Inspired by this post https://www.fromthebottomoftheheap.net/2014/05/15/identifying-periods-of-change-with-gams/, I’m trying to identify periods of change in a GAM model, using bayesian inference.

However, I find that my choice of epsilon (the delta difference between two points), is very sensitive to the resulting confidence intervals. If I choose a really small epsilon, which is what we should want and do, my intervals of the associated first derivative blow up. If this epsilon is bigger, the intervals are narrower.

I’m using the method of finite differences , where we estimate the trend at two points very close to each other, and calculate the difference between those two points to estimate the slope.

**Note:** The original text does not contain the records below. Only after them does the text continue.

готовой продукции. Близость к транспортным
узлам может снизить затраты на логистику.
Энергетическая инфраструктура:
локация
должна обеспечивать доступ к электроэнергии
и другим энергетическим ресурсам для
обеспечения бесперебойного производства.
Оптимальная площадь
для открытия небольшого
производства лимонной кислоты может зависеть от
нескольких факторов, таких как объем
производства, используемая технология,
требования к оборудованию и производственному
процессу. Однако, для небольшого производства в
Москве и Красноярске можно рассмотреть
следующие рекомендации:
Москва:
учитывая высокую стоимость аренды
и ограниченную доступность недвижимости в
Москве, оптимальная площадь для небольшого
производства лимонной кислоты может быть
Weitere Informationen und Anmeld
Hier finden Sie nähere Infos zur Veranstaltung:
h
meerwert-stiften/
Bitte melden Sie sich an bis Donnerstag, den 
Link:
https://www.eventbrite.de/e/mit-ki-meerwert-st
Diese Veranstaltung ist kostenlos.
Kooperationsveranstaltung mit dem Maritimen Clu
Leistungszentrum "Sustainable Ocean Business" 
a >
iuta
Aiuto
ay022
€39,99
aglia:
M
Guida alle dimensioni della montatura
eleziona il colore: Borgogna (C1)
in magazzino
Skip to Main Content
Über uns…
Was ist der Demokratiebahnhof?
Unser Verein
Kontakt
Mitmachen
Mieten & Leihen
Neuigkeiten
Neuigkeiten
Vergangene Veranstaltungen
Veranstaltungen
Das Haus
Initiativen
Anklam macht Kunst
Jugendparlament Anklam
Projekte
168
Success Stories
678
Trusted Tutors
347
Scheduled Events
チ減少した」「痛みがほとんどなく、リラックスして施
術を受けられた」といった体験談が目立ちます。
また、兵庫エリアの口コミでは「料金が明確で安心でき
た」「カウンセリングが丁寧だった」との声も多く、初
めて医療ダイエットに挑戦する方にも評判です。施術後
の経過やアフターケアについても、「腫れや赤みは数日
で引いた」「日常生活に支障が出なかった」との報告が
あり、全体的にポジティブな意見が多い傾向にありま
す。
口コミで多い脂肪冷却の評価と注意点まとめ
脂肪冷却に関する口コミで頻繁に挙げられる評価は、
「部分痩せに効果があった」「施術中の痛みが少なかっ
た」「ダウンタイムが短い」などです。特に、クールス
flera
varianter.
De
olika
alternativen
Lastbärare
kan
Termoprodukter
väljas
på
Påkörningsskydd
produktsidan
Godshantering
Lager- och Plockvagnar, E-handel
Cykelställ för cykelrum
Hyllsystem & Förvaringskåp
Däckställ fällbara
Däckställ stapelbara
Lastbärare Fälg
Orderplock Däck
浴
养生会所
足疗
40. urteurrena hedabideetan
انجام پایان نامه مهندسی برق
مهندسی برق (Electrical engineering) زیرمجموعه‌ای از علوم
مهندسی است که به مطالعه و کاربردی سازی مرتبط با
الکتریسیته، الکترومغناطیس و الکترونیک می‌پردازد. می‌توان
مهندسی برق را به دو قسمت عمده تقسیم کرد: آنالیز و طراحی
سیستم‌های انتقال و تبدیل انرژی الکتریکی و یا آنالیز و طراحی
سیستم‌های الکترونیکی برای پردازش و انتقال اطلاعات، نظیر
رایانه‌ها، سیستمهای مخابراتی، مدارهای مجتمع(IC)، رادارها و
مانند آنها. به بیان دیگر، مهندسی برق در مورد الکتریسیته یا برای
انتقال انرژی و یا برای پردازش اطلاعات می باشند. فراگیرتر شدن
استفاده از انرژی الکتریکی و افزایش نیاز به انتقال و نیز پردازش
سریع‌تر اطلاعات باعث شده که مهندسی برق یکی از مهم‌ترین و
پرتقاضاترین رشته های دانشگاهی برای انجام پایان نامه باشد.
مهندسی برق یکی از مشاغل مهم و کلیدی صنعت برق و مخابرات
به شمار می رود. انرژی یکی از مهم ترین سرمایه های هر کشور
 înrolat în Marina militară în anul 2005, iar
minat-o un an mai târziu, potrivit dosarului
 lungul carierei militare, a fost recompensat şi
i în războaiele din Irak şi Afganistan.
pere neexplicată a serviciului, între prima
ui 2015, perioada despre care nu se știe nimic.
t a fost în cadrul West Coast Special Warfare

I’m clearly missing out on something while calculating the derivatives.

library(dplyr)
library(magrittr)
library(ggplot2)
library(brms)
library(mgcv)

set.seed(08242019)
dta <- mgcv::gamSim(eg = 4, n = 200, scale = 2)


mod <- brms::brm(
  y ~ s(x2, by = fac), data = dta, 
  chains = 4,
    cores = 4,
    prior = c(
      prior(student_t(3, 0, 1), class = sigma),
      prior(student_t(3, 0, 1), class = sds),
      prior(student_t(3, 0, 1), class = b),
      prior(student_t(3, 0, 5), class = Intercept)
))


epsilon <- 0.1

first <- expand.grid(x2 = seq(0, 0.99, length = 4000),
                    fac = c('1', '2','3'))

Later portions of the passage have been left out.